### Saved data entries

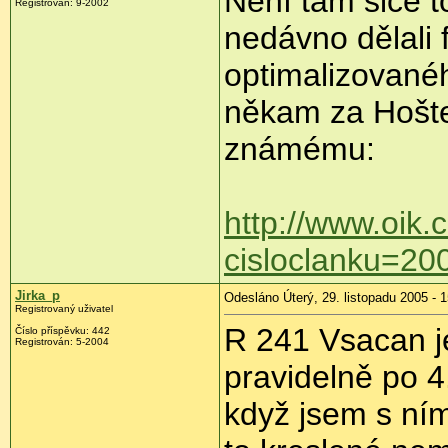
Není tam sice to
Registrován: 9-2002
nedávno dělali 
optimalizované
někam za Hoštej
známému:
http://www.oik.
cisloclanku=2
Jirka_p
Odesláno Úterý, 29. listopadu 2005 - 
Registrovaný uživatel
R 241 Vsacan j
Číslo příspěvku: 442
Registrován: 5-2004
pravidelně po 4
když jsem s ní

### Work instructions
From the entries, report each line that includes the word "Registrován".

### Written answer
Registrován: 9-2002
Registrován: 5-2004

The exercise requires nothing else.